Certains, depuis février, ont mis quelques sous de côté.
La plupart les dépenseront avant, car il y aura le médecin à payer, le loyer en retard, les dettes qui s’accumuleront.
Tous comptent sur la prime de vacances, peut-être aussi sur la chance…
On fait des projets :
« Nous irons tous ensemble avec les enfants en maison familiale ou encore, chez des parents. »
« Ce sera un tournant, dit M. Jacket. Je vais me faire désintoxiquer. Nous irons un mois à la maison du Jura, on nous l’a promis. Et ensuite, ce sera le boulot pour de bon. »
Mais plus les vacances approchent, plus la crainte saisit les familles.
Ce ne sera pas possible cette année, on a été malade, le père n’a pas de travail… Et puis il faut les envoyer tous : avec quoi ?
Alors, les gens évitent l’assistante sociale, parce que les papiers ne sont pas remplis…
A quoi bon le faire, puisque, de toute façon, les gosses resteront là.
Quand ceux-ci parlent de vacances, alors, les grandes personnes s’énervent, trouvent des prétextes pour crier.
Les enfants restent plus tard le soir dans la rue : il ne fait pas bon à la maison.

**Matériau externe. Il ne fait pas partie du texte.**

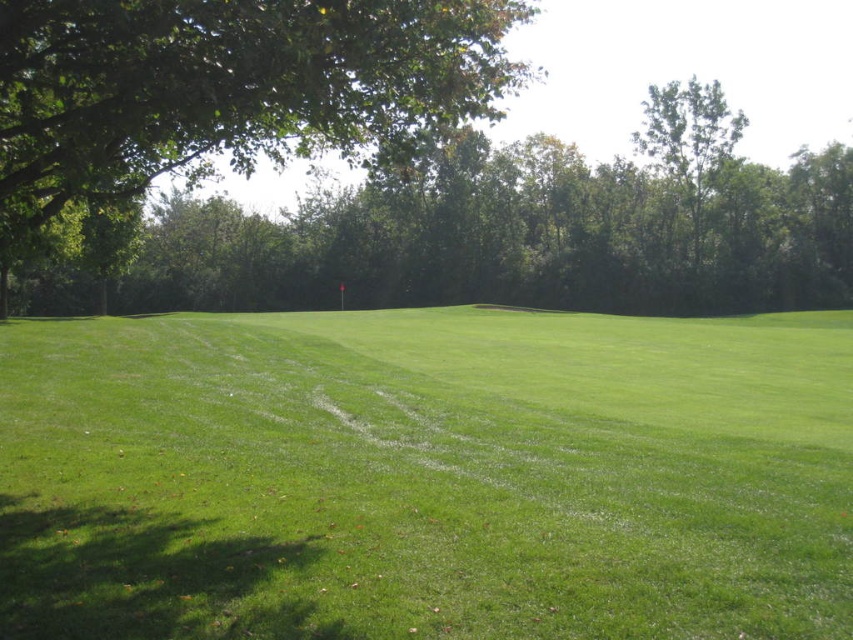 You are a golfer standing on the green grass at center and want to hit the ball towards the green leafy tree at upper right. Since the tree is behind the grass, will the tree block your view of the flag? Please explain.

The green grass at center is in front of the green leafy tree at upper right, so the tree will block your view of the flag if it is positioned behind the grass.

You are a golfer standing at the green grass at center. You want to hit a ball to the green leafy tree at upper left. If your maximum hitting distance is 30 feet, can you reach the tree with one shot?

The distance between the green grass at center and the green leafy tree at upper left is 31.62 feet, which is slightly beyond your maximum hitting distance of 30 feet. Therefore, you cannot reach the tree with one shot. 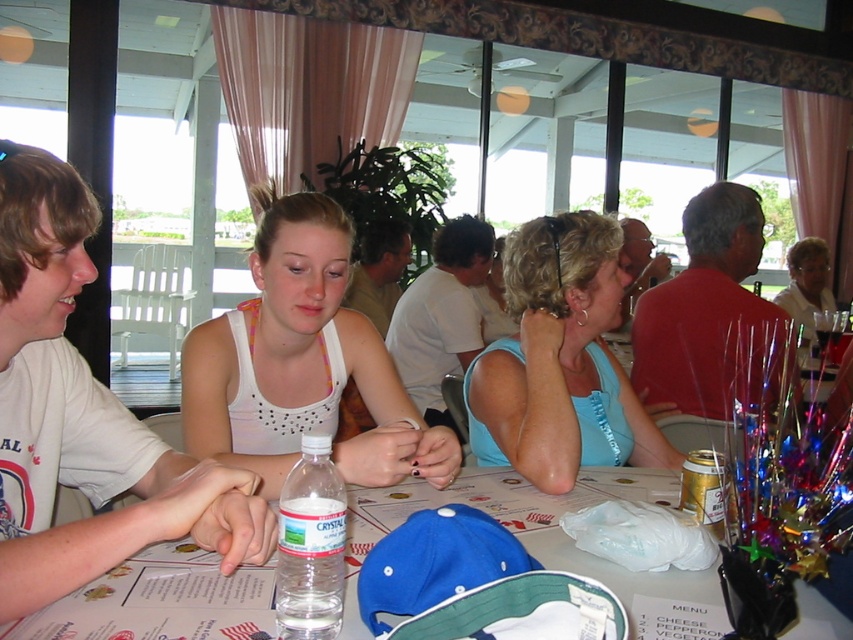 Question: Which of these objects is positioned farthest from the light blue fabric tank top at center?

Choices:
 (A) white matte tank top at center
 (B) white paper menu at center
 (C) clear plastic water bottle at center

Answer: (C)

Question: Is white matte tank top at center positioned in front of clear plastic water bottle at center?

Choices:
 (A) yes
 (B) no

Answer: (B)

Question: Which object is the closest to the white matte tank top at center?

Choices:
 (A) light blue fabric tank top at center
 (B) clear plastic water bottle at center

Answer: (A)

Question: Is white paper menu at center positioned in front of clear plastic water bottle at center?

Choices:
 (A) yes
 (B) no

Answer: (B)

Question: Can you confirm if white paper menu at center is positioned below clear plastic water bottle at center?

Choices:
 (A) no
 (B) yes

Answer: (B)

Question: Estimate the real-world distances between objects in this image. Which object is closer to the light blue fabric tank top at center?

Choices:
 (A) white paper menu at center
 (B) white matte tank top at center

Answer: (A) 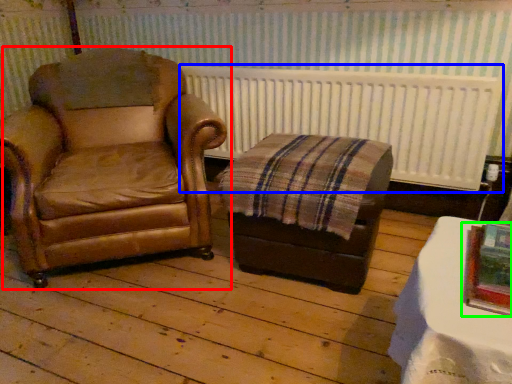 Question: Which object is the farthest from chair (highlighted by a red box)? Choose among these: radiator (highlighted by a blue box) or picture frame (highlighted by a green box).

Choices:
 (A) radiator
 (B) picture frame

Answer: (B) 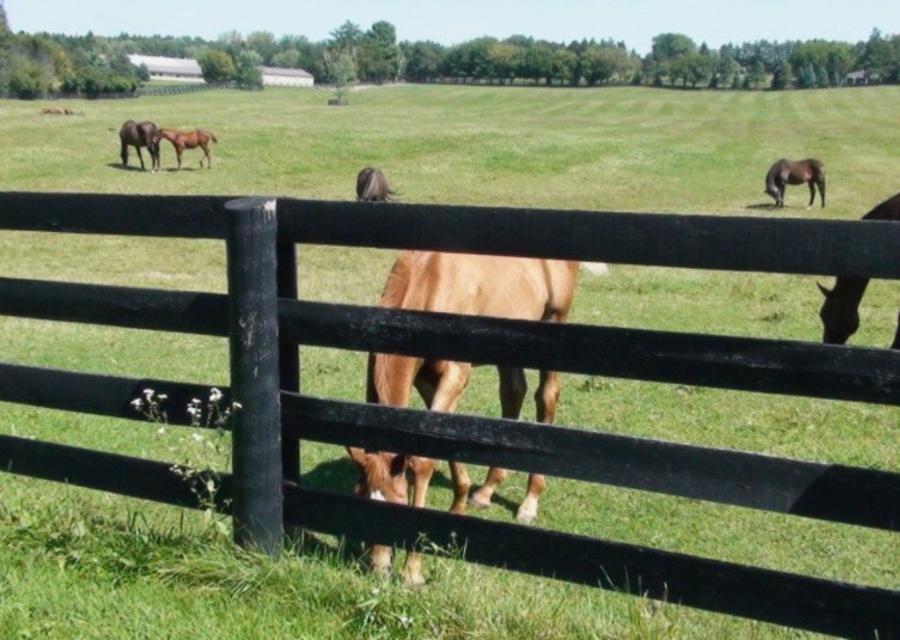 Is black wood fence at center behind light brown horse at center?

No, black wood fence at center is closer to the viewer.

Can you confirm if black wood fence at center is smaller than light brown horse at center?

No.

Measure the distance between point (x=848, y=243) and camera.

They are 6.65 feet apart.

You are a GUI agent. You are given a task and a screenshot of the screen. Output one action in this format:
    pyautogui.click(x=<x>, y=<y>)
    Task: Click on the black wood fence at center
    
    Given the screenshot: What is the action you would take?
    pyautogui.click(x=504, y=362)

Who is lower down, dark brown glossy horse at right or brown glossy horse at upper center?

brown glossy horse at upper center is below.

Who is more forward, (x=801, y=179) or (x=369, y=193)?

Point (x=369, y=193) is in front.

This screenshot has height=640, width=900. Describe the element at coordinates (794, 179) in the screenshot. I see `dark brown glossy horse at right` at that location.

Locate an element on the screen. Image resolution: width=900 pixels, height=640 pixels. dark brown glossy horse at right is located at coordinates (794, 179).

Who is taller, brown glossy horse at center or dark brown glossy horse at right?

brown glossy horse at center is taller.

Is brown glossy horse at center thinner than dark brown glossy horse at right?

Yes, brown glossy horse at center is thinner than dark brown glossy horse at right.

Is point (420, 397) behind point (789, 180)?

No, (420, 397) is closer to viewer.

Where is `brown glossy horse at center`? The width and height of the screenshot is (900, 640). brown glossy horse at center is located at coordinates (480, 284). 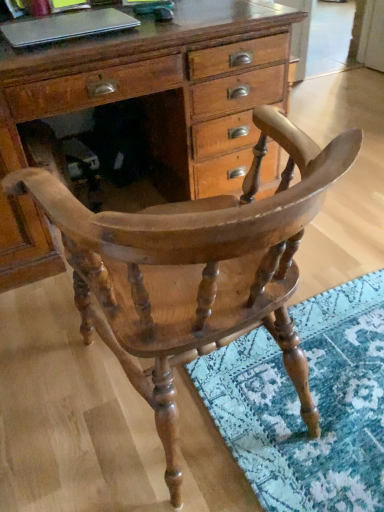 What do you see at coordinates (66, 26) in the screenshot?
I see `silver metallic laptop at upper left` at bounding box center [66, 26].

This screenshot has height=512, width=384. Find the location of `wooden chest of drawers at center`. wooden chest of drawers at center is located at coordinates (163, 87).

Locate an element on the screen. The height and width of the screenshot is (512, 384). wooden chair at center is located at coordinates click(195, 269).

Does wooden chair at center lie behind silver metallic laptop at upper left?

No, it is not.

From the picture: Between wooden chair at center and silver metallic laptop at upper left, which one has smaller size?

With smaller size is silver metallic laptop at upper left.

Is wooden chair at center not close to silver metallic laptop at upper left?

wooden chair at center is near silver metallic laptop at upper left, not far away.

Can you confirm if wooden chair at center is wider than silver metallic laptop at upper left?

Yes, wooden chair at center is wider than silver metallic laptop at upper left.

Considering the sizes of wooden chest of drawers at center and silver metallic laptop at upper left in the image, is wooden chest of drawers at center taller or shorter than silver metallic laptop at upper left?

Clearly, wooden chest of drawers at center is taller compared to silver metallic laptop at upper left.

At what (x,y) coordinates should I click in order to perform the action: click on laptop lying behind the wooden chest of drawers at center. Please return your answer as a coordinate pair (x, y). The image size is (384, 512). Looking at the image, I should click on (66, 26).

Does wooden chest of drawers at center turn towards silver metallic laptop at upper left?

No, wooden chest of drawers at center is not oriented towards silver metallic laptop at upper left.

Is silver metallic laptop at upper left at the right side of wooden chair at center?

No, silver metallic laptop at upper left is not to the right of wooden chair at center.

Is silver metallic laptop at upper left looking in the opposite direction of wooden chair at center?

No, silver metallic laptop at upper left is not facing the opposite direction of wooden chair at center.

From a real-world perspective, between silver metallic laptop at upper left and wooden chair at center, who is vertically higher?

silver metallic laptop at upper left is physically above.

Which object is wider, silver metallic laptop at upper left or wooden chair at center?

wooden chair at center.

Consider the image. From the image's perspective, is silver metallic laptop at upper left located beneath wooden chest of drawers at center?

No, from the image's perspective, silver metallic laptop at upper left is not below wooden chest of drawers at center.

Based on the photo, which object is closer to the camera, silver metallic laptop at upper left or wooden chest of drawers at center?

wooden chest of drawers at center is closer to the camera.

Can you confirm if wooden chest of drawers at center is wider than wooden chair at center?

Yes.

How distant is wooden chest of drawers at center from wooden chair at center?

wooden chest of drawers at center is 27.00 inches away from wooden chair at center.

Would you consider wooden chest of drawers at center to be distant from wooden chair at center?

No, wooden chest of drawers at center is not far away from wooden chair at center.

Can you confirm if wooden chest of drawers at center is smaller than wooden chair at center?

No.

Who is smaller, wooden chair at center or wooden chest of drawers at center?

wooden chair at center is smaller.

Based on the photo, is wooden chair at center situated inside wooden chest of drawers at center or outside?

wooden chair at center is located beyond the bounds of wooden chest of drawers at center.

Where is `chair lying below the silver metallic laptop at upper left (from the image's perspective)`? chair lying below the silver metallic laptop at upper left (from the image's perspective) is located at coordinates (195, 269).

Find the location of `laptop above the wooden chest of drawers at center (from the image's perspective)`. laptop above the wooden chest of drawers at center (from the image's perspective) is located at coordinates (66, 26).

Which object lies nearer to the anchor point silver metallic laptop at upper left, wooden chair at center or wooden chest of drawers at center?

wooden chest of drawers at center is positioned closer to the anchor silver metallic laptop at upper left.

Considering their positions, is wooden chair at center positioned further to wooden chest of drawers at center than silver metallic laptop at upper left?

The object further to wooden chest of drawers at center is wooden chair at center.

Considering their positions, is wooden chest of drawers at center positioned closer to wooden chair at center than silver metallic laptop at upper left?

wooden chest of drawers at center lies closer to wooden chair at center than the other object.

Estimate the real-world distances between objects in this image. Which object is closer to wooden chest of drawers at center, silver metallic laptop at upper left or wooden chair at center?

silver metallic laptop at upper left lies closer to wooden chest of drawers at center than the other object.

Consider the image. Based on their spatial positions, is wooden chest of drawers at center or wooden chair at center further from silver metallic laptop at upper left?

wooden chair at center is further to silver metallic laptop at upper left.

Based on their spatial positions, is silver metallic laptop at upper left or wooden chest of drawers at center closer to wooden chair at center?

wooden chest of drawers at center is positioned closer to the anchor wooden chair at center.

Find the location of a particular element. This screenshot has height=512, width=384. the chest of drawers between silver metallic laptop at upper left and wooden chair at center vertically is located at coordinates (163, 87). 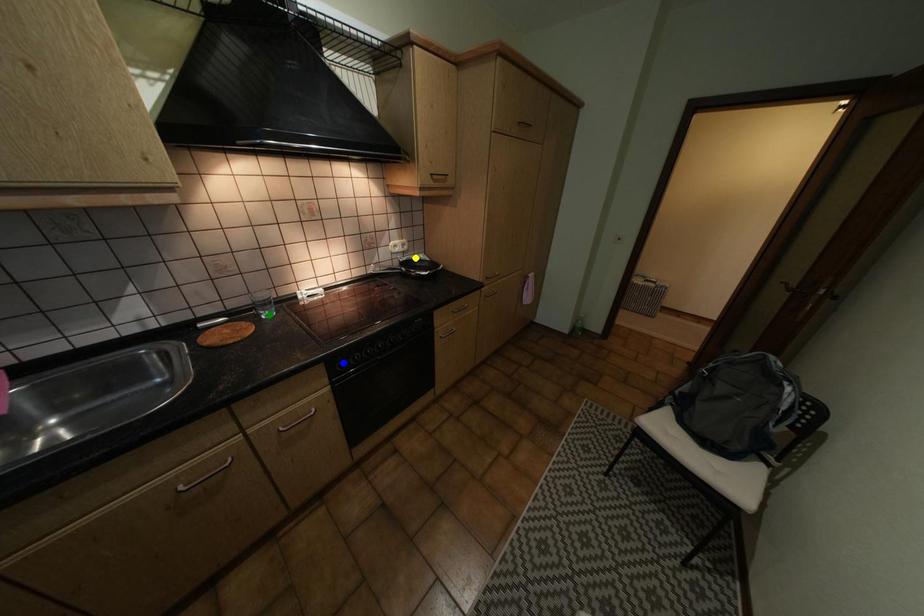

Surtout qu’en mai et juin, c’est souvent le temps des saisies et des expulsions.
Alors, les plus petits prennent des coups, des grands crânent : « La colo, c’est pourri ! »
Je pense à Madame Estienne. Il y a quelques années, les huit enfants ne pouvaient partir : pas d’argent, pas de linge…
Depuis huit jours, elle m’évitait. Ce soir-là, il était tard, je me préparais à me coucher. Sans bruit, elle avait poussé la porte et était entrée dans ma baraque.
Elle s’était assise sur un banc ; la tête penchée, elle pleurait.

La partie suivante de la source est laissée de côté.